Good lord, I hated school. This thought came to me courtesy of a younger friend posting about how irritated she is about her kid’s summer “homework.” I know there are solid arguments out there for a year-round school year (maybe especially in areas where kids need school to, you know, eat), but we don’t have that, and there are even more arguments about the importance of kids having down time. Big chunks of it. Of course, so much of education in this country is based, relentlessly, on bad info, increasing corporatization, criminal underfunding, and uncountable practices that have no basis in the actual needs of actual human children. Some of that long list is why I hated school. I also hated it because no one knew I had ADD, so every teacher and both my parents just thought my inability to remember that I had homework, let alone focus on it or remember to hand it in—it was just some sort of un-nameable character flaw on my part. Also, homework was BORING.
Practically every teacher I ever had shook his/her head sadly and said some version of “You’re so bright…if you’d only apply yourself…” Aside from this phrase (still in heavy use, I suspect) turning my “gifts” into a club to beat me senseless with, it also taught me a very valuable lesson: Adults LIE. I used to feel very sad and angry about the extent to which I loathed school—kind of pathetically so–until recently.
My earliest memory of school is of the taste of Ritz crackers and tomato soup. My second earliest is of sitting in the back of the classroom (where I could sit because I was such a “good” girl—something I’m hoping to fully get over before I shuffle off this mortal coil…) so BORED I cried. Specifically bored into anguish by “Dick & Jane” readers. I do not understand the weird nostalgia for those torture devices. My third memory is of getting fewer Valentines than other kids—not sure what that was about—I hadn’t gotten weird or fat yet in first grade. I don’t remember feeling especially bad about it, just befuddled.

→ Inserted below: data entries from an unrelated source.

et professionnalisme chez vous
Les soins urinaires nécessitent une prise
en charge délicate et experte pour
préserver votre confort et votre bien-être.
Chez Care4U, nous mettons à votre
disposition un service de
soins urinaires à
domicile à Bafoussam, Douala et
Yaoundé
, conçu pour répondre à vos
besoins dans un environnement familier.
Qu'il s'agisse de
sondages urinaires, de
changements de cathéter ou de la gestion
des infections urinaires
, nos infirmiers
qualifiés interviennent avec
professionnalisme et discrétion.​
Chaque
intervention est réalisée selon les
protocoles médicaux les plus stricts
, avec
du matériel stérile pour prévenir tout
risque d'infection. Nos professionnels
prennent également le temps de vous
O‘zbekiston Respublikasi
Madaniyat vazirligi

Even in the years when I had good/great teachers, I loathed school. It was, for me, a criminal distraction from reading and drawing and making things, and looking at fashion magazines. It was where I failed, every day, in some significant respect. I was too something—too slow with Math, too fast with words, too big, too loud, too arty, too bad at gym, too quiet, and way too mouthy for a girl, even as I was awfully busy being a good girl. Sometimes I’m amazed that I didn’t simply explode from my own paradoxes.
So now I have a Ph. D. and am a teacher. I tell my students that college is the first place I ever felt normal, so I arranged to stay. I’m not joking about that. I also try very hard not to lie to them.

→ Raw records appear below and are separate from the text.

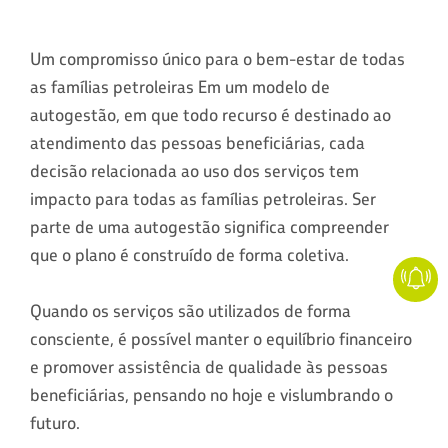
Um compromisso único para o bem-estar de todas
as famílias petroleiras Em um modelo de
autogestão, em que todo recurso é destinado ao
atendimento das pessoas beneficiárias, cada
decisão relacionada ao uso dos serviços tem
impacto para todas as famílias petroleiras. Ser
parte de uma autogestão significa compreender
que o plano é construído de forma coletiva.
Quando os serviços são utilizados de forma
consciente, é possível manter o equilíbrio financeiro
e promover assistência de qualidade às pessoas
beneficiárias, pensando no hoje e vislumbrando o
futuro.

All of which is to say that I think it’s probably criminal to give kids homework for the summer (except for reading lists, which I know can be troublesome, but which have some actual purpose). And it’s another example of how adults mess with kids—you have the summer off, oh, wait, except you don’t. Pick one, people. Don’t write “Excellence is our expectation.” over the door of your high school and then change principals yearly and run an inhumane swamp. Don’t tell kids that what’s in their text books is the last word, or even the most accurate word. Don’t bloody tell kids that they’ll regret never taking trigonometry (not for a nanosecond, though I am sad about not getting to take more algebra).

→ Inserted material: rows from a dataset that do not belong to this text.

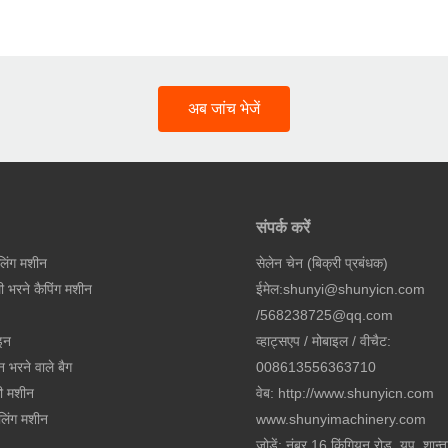
अब जांच भेजें
संपर्क करें
लिंग मशीन
सेलेन चेन (बिक्री प्रबंधक)
ली भरने कैपिंग मशीन
ईमेल:
shunyi@shunyicn.com
/
568238725@qq.com
इन
व्हाट्सएप / मोबाइल / वीचैट:
न भरने वाले बैग
008613556363710
ी मशीन
वेब: http://www.shunyicn.com
लिंग मशीन
www.shunyimachinery.com
जोड़ें: नंबर 16 किंगियन रोड, यूपु, शान्ता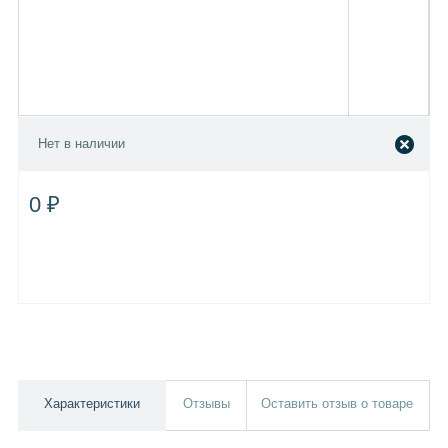
Нет в наличии
0 ₽
Характеристики
Отзывы
Оставить отзыв о товаре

Don’t tell them they have to graduate from high school to go to college—there are options. Don’t tell them college will fix EVERYTHING. Don’t tell them they have to graduate from college to go to grad school. I know that last one is fact because I ignored requirements at two colleges (Why I loved college: I took stuff I cared about, from professors who cared about teaching and ignored course I knew would torture me.), never graduated and went off to graduate school without even really figuring it out. And don’t tell them that folks who haven’t earned authority deserve respect. That one can cause real problems—it’s tough enough being 14 without having to live with the fact that a third of the teachers and more than half the administrators in your school are, at best, incompetent. But I remain convinced that it’s better to grow up questioning authority than blindly respecting (isn’t that an oxymoron?) it.
Hated/feared/despised school. But I learned early what mattered to me and what didn’t. I learned not to trust adults. I learned to tell which adults were actually paying attention to me and which weren’t. I learned that the world is too often made of lies. Along the way, Ms. Galloway taught me to read T. S. Eliot and Mrs. Harker taught me to read Faulkner and Shakespeare, and Mr. Prillman taught me to stop claiming to be “lazy” in order to excuse my lack of focus, and even though I nearly flunked the science exam, he read it to the class because the answers were so off-beat—and that kind of made getting things wrong feel right.
College (especially, bless its beating heart, Mount Holyoke) taught me a zillion things, among them that it was just damn fine for a woman to use big words, and that there were people who could actually develop romantic feelings for non-traditionally brainy humans—that me being me was sufficiently functional, perfectly do-able.
Not sure exactly how summer homework connects to all that, but I have faith that it does. Because along the way, I have learned to trust that connections will emerge.